Boletes are mushrooms with undersides that look spongey instead of having gills. Though there are some boletes that are inedible, it’s easy to avoid them. If the mushroom has spores that are red, orange, or yellow, then avoid them. When you cut an inedible bolete open, the flesh will often change color to have blue-tinged throughout. Edible boletes don’t change color. There’s a video below that illustrates this.

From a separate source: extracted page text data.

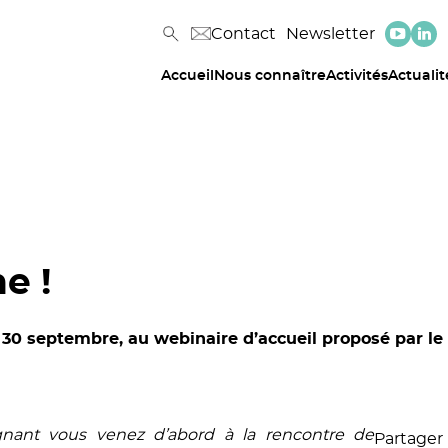
Contact
Newsletter
Accueil
Nous connaître
Activités
Actualit
e !
le 30 septembre, au webinaire d’accueil proposé par 
nant vous venez d’abord à la rencontre de
Partager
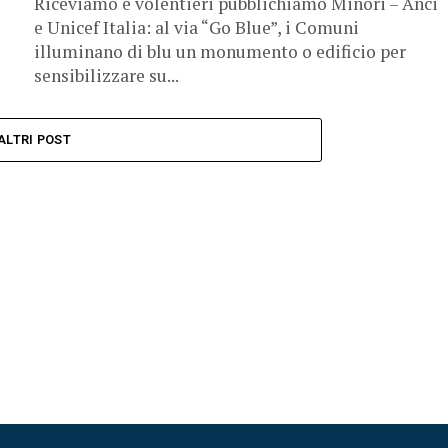
Riceviamo e volentieri pubblichiamo Minori – Anci
e Unicef Italia: al via “Go Blue”, i Comuni
illuminano di blu un monumento o edificio per
sensibilizzare su...
ALTRI POST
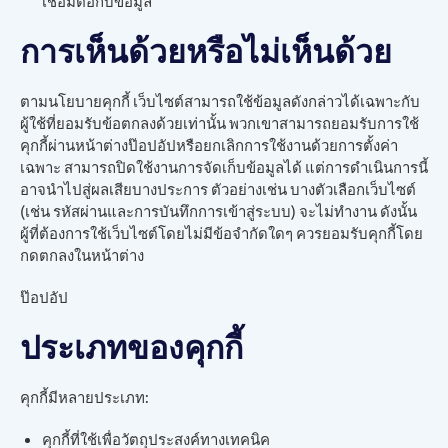
เชื่อมต่อกับข้อมูล
การเห็นด้วยหรือไม่เห็นด้วย
ตามนโยบายคุกกี้ เว็บไซต์สามารถใช้ข้อมูลดังกล่าวได้เฉพาะกับ
ผู้ใช้ที่ยอมรับข้อตกลงด้วยเท่านั้น พวกเขาสามารถยอมรับการใช้
คุกกี้ผ่านหน้าต่างป๊อปอัปหรือยกเลิกการใช้งานด้วยการตั้งค่า
เฉพาะ สามารถปิดใช้งานการจัดเก็บข้อมูลได้ แต่การดำเนินการนี้
อาจนำไปสู่ผลเสียบางประการ ตัวอย่างเช่น บางตัวเลือกเว็บไซต์
(เช่น รหัสผ่านและการบันทึกการเข้าสู่ระบบ) จะไม่ทำงาน ดังนั้น
ผู้ที่ต้องการใช้เว็บไซต์โดยไม่มีข้อจำกัดใดๆ ควรยอมรับคุกกี้โดย
กดตกลงในหน้าต่าง
ป๊อปอัป
ประเภทของคุกกี้
คุกกี้มีหลายประเภท:
คุกกี้ที่ใช้เพื่อวัตถุประสงค์ทางเทคนิค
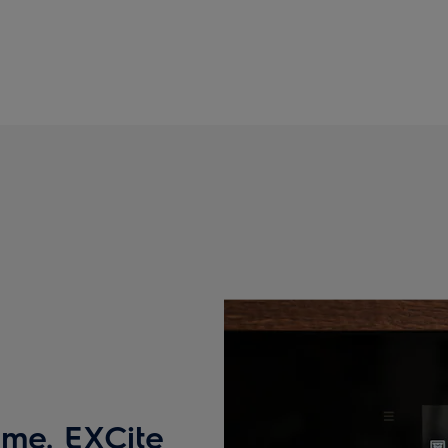
irme. EXCite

Foraging Porcini Mushrooms in Fall
Of all the boletes, Porcini is the most highly rated for flavor and ease of identification. You’ll find them growing across Europe, Northern Asia, and North America, as well as South Africa and New Zealand. They have a rich and distinctive mushroomy taste and are highly prized by cooks and restaurants the world over. If you find a patch where they like to grow, keep that place a guarded secret. The last time I visited my patch, we took home a massive haul of porcini. About 15 lbs of them! If you’re interested in learning how to identify, dry, and cook with porcinis, you should read this porcini foraging guide. You’ll also know this mushroom by the name Cep, Steinpilz, or Penny Bun.

Grow Your Own Food
If you’re still feeling a little unsure about these wild foods for beginners, there’s another option: grow your own. There are wilder versions of garden veg that you can grow, including wild strawberries and thornless blackberries. Perennial vegetables grow a bit wilder than annual vegetables, so could be a great solution for a wild but cultivated garden. Autumn is a great time to start a new garden, too, so get out in the crisp air and put down the foundations for your future larder. You don’t have to wait until spring either since there are even vegetable seeds to sow in fall!